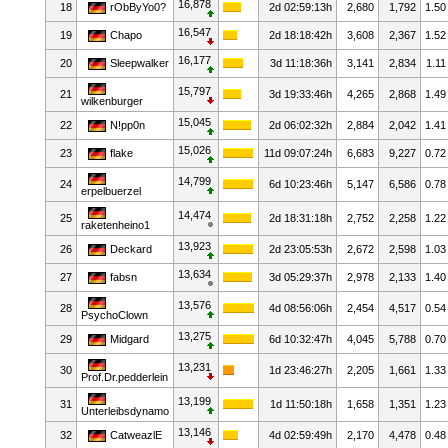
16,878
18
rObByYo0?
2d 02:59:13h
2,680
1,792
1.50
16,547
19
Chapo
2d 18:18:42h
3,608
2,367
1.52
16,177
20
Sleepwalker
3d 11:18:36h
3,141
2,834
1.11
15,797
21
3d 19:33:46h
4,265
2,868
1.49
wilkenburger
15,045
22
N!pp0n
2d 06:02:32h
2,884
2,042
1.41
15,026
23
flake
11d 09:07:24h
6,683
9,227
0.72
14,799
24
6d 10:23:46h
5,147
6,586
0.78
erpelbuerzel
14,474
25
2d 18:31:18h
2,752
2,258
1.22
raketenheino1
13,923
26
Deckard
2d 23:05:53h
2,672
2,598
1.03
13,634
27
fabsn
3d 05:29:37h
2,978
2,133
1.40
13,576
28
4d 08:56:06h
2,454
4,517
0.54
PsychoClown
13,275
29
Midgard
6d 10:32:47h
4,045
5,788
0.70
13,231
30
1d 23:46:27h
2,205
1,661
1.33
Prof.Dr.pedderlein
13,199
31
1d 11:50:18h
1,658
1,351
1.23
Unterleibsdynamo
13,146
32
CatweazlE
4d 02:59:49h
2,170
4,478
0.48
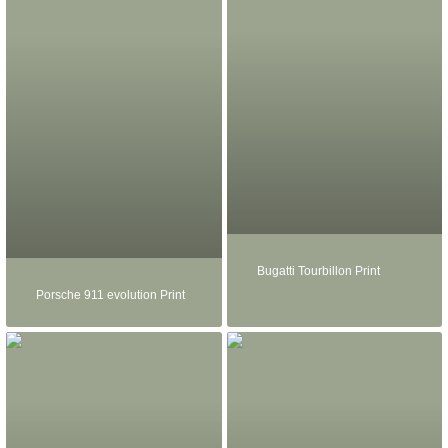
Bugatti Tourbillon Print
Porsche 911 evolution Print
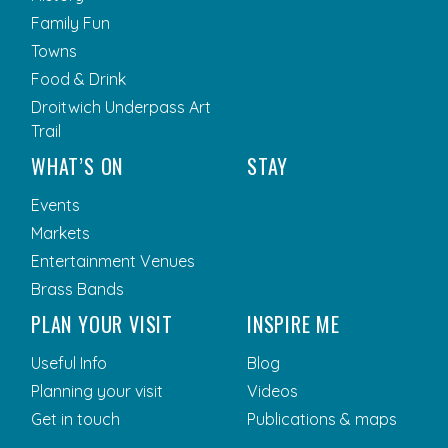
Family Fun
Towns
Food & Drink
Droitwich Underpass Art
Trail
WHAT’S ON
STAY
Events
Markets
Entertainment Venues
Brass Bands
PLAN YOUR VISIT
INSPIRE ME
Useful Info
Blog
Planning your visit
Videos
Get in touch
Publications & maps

* * *

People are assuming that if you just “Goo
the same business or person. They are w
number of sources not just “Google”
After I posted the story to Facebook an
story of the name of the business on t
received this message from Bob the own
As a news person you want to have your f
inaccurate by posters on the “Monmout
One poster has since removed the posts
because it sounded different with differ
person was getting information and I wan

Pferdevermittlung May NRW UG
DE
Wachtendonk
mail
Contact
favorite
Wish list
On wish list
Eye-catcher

### WHAT YOU HAVE TO DO
In the entries above, the lines from the one bearing "story of the name of the business on t" up to and including the one bearing "Eye-catcher" should be transcribed exactly; no other line is wanted.

### ANSWER TO THE PROBLEM
story of the name of the business on t
received this message from Bob the own
As a news person you want to have your f
inaccurate by posters on the “Monmout
One poster has since removed the posts
because it sounded different with differ
person was getting information and I wan

Pferdevermittlung May NRW UG
DE
Wachtendonk
mail
Contact
favorite
Wish list
On wish list
Eye-catcher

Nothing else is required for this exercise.